Sunday, April 25, 2010

Risk Has Left the Building

The financial collapse of AIG wasn’t an accident. The conditions were just right for individuals of every walk of life to make a killing on the way the financial system reacted to the real estate boom. The basic mistake was the misallocation of resources. The world didn’t need all of this new housing, but it was very profitable to build and finance. The increased property values implied that the banks couldn’t lose on any loan. The tax base increased proportionally and government expanded (exploded). It was only "short bus" math to figure out that over 30 years, a person earning $35,000 per year was not going to have the resources to pay off, a 30 year, one million dollar mortgage.

All of a sudden it stopped, the bubble burst. AIG and several hedge funds collapsed. The side bets (derivatives/insurance/credit-default swaps) covering those exposed to loss came to the surface. These hedge funds were writing insurance on everything including the kitchen sink.

Risk had been removed from the business model. It’s hard to lose money if you place the right side bets (that’s without even including Fannie and Freddie in this mess). Too much “insurance coverage” had been written. The insurance premiums were collected and went into someone’s pocket. The estimated 40 to 80 trillion of derivatives written to insure against financial loss will never be paid.

For example, Greek bonds have a substantial risk, but buy insurance and your worries are gone. If you are the Greek government, buy the insurance (you can’t lose). If you work for the Greek government, why buy the bonds? Just buy the insurance and when Greece goes belly up, retire to the good life. Greece will make that glaringly apparent when they collapse (after receiving their bail out money).

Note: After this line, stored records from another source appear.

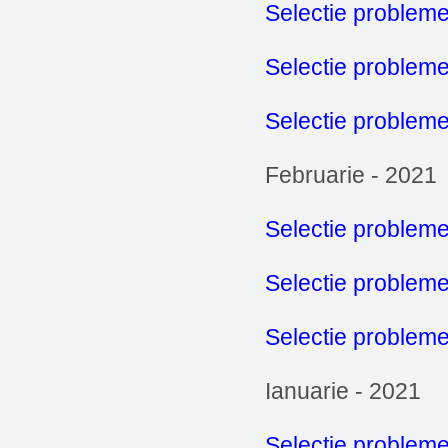
Selectie probleme
Selectie problem
Selectie probleme
Februarie - 2021
Selectie probleme
Selectie problem
Selectie probleme
Ianuarie - 2021
Selectie probleme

The real fault with this "insurance" is that you don’t have to have a relationship to the asset being insured. There is nothing to stop you from insuring your neighbor’s home and then burning it down. Plus if the neighborhood has "a gut feeling about that house," there’s going to be several policies written on that home. Then when the expected happens, (it burns to the ground) everyone gets rich. It’s as if, AIG was the insurer for anyone placing a bet on that house. Geithner and Bernanke saved the day; everyone got paid on that one.

Three questions arise. Were the insurance rates too low for the coverage written? Should the contracts have been allowed to be written in the first place? Shouldn’t you have to prove your vested interest in the insured, in order to purchase the product?

The Panic of 1907 led to legislation that made this sort of "insurance" illegal; the bucket shops which sold it, were banned in 1909. And then 91 years later, Congress rolled that law back. We were smarter now and knew what we were doing. Just as a our person making $35,000 a year can't pay off that million dollar loan, the 50 trillion dollars in risk arbitrage can't be paid either. The risk in the market is real, the "insurance" isn't. And, as in all fairy tales, everyone lives happily ever after.

Tuesday, April 20, 2010

Mortgage Market Meltdown (reprinted)

This piece was written August 4, 2006. I thought it might bear a review.I get irritated when I watch the PBS feeds of the Congressional committees, who ask why no one saw this real estate mess coming? Congress has to assume the biggest share of the blame. If I could see it, they could too. Of course this was bringing in a lot of tax dollars, which they could spend on new toys; Spend-------ad infinitium.

Lets look at an organization named Fannie Mae. Picture it as a 4 x 4 x 4 foot black box with the words Fanny Mae printed in white on it. Envision Mr. or Ms. "Mortgage Market" dropping into the box all of their 80% finance loans and when the box gets to $1 million it spits out an investment certificate for 1 million paying 5%, face amount guaranteed, which is purchased by Mr. or Ms. "Unknown Entity," AKA "mark" or "sucker."

The little black box is a great transformer and redistributer of debt. Nobody wanted to touch that crap until they built the little black box. By God everyone is entitled to the American dream of home ownership rah! rah! rah!

So we have this box and the question arises, "What the hell do they do inside that box?" My guess--absolutely nothing.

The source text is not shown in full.